JPH078007B2 - Color image processing method - Google Patents

Description

TECHNICAL FIELD The present invention relates to a color image processing method.

[Prior Art] As a conventional color image forming method, four color inks of yellow, magenta, cyan, and black are used, and a full color image is obtained by a subtractive color mixing method. Further, the undercolor removal method (UCR) used in the above-mentioned conventional method considers the minimum value of yellow, magenta, and cyan to be black, reduces the black amount from each color ink at a specific ratio, and removes that portion. It is a method of replacing with black.

This makes it possible to reproduce black with a higher density than black created by overlapping yellow, magenta, and cyan.
In addition, the consumption of yellow, magenta, and cyan ink can be reduced.

However, a method of replacing all black with black ink (100% U
When CR) is adopted, 100% UCR has not been realized because the entire full-color image becomes darker than necessary and the image quality becomes rough. Therefore, yellow, magenta, and cyan inks slightly remain in the black portion.

[Problems to be Solved by the Invention] In the above method, even in the black portion, yellow,
Since a small amount of magenta and cyan ink remains, the yellow, magenta, and cyan inks are scattered in the black portion, and the color inks are scattered in the black character portion, which lowers the quality of the black character.

To solve this problem, a character area may be detected and 100% UCR of the detected character may be performed, as disclosed in Japanese Patent Laid-Open No. 61-13262. However, in this conventional example, the halftone dot image has periodical points where the waveform of the reading signal of the document crosses the reference value, so that the halftone dot image is erroneously determined to be a character region and a color photograph is obtained. A halftone dot image such as the above may be printed in black.

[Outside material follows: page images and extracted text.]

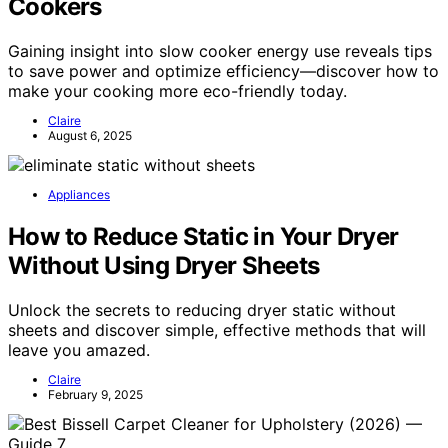
Cookers
Gaining insight into slow cooker energy use reveals tips
to save power and optimize efficiency—discover how to
make your cooking more eco-friendly today.
Claire
August 6, 2025
Appliances
How to Reduce Static in Your Dryer
Without Using Dryer Sheets
Unlock the secrets to reducing dryer static without
sheets and discover simple, effective methods that will
leave you amazed.
Claire
February 9, 2025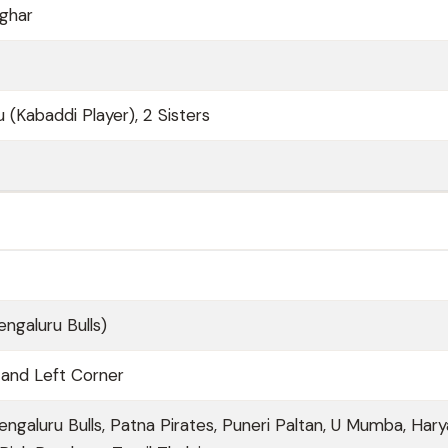
ghar
 (Kabaddi Player), 2 Sisters
engaluru Bulls)
 and Left Corner
engaluru Bulls, Patna Pirates, Puneri Paltan, U Mumba, Har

It is an object of the present invention to provide an image processing method capable of reliably preventing the color ink from scattering in a black character portion and not printing a color image other than a character such as a halftone dot image in black. To do.

[Means for Solving the Problem] According to the present invention, an area in which, among pixels of a color image signal, pixels having a predetermined feature amount or more indicating an edge is continuously present is determined to be a character area. However, black monochromatic processing is performed on the color image signal of the area determined to be the character area and further determined to be the black area.

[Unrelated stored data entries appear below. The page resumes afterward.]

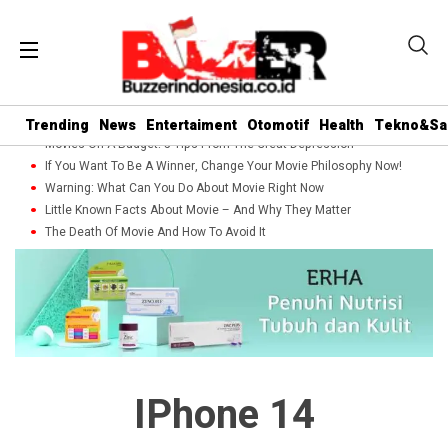
Trending
News
Entertaiment
Otomotif
Health
Tekno&Sa
Movies On A Budget: 5 Tips From The Great Depression
If You Want To Be A Winner, Change Your Movie Philosophy Now!
Warning: What Can You Do About Movie Right Now
Little Known Facts About Movie – And Why They Matter
The Death Of Movie And How To Avoid It
IPhone 14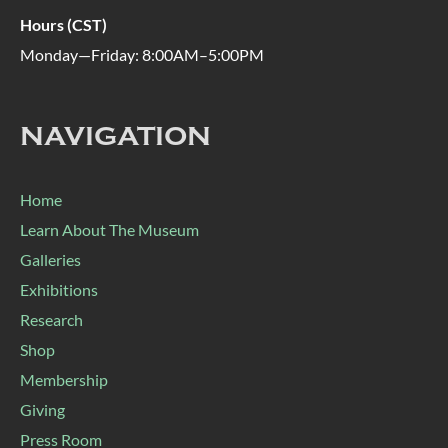
Hours (CST)
Monday—Friday: 8:00AM–5:00PM
NAVIGATION
Home
Learn About The Museum
Galleries
Exhibitions
Research
Shop
Membership
Giving
Press Room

[Operation] According to the present invention, each pixel of a color image signal is determined to be a character region, and a region in which pixels having a predetermined amount of feature amount indicating an edge are continuously present is determined to be a character region. In addition, since the black monochromatic processing is performed on the color image signal in the area determined to be the black area, it is possible to reliably prevent the color ink from scattering in the black character portion, and moreover, if the non-character image such as the halftone image is used. Never print color images in black.

[Embodiment] FIG. 1 is a block diagram showing an embodiment of the present invention.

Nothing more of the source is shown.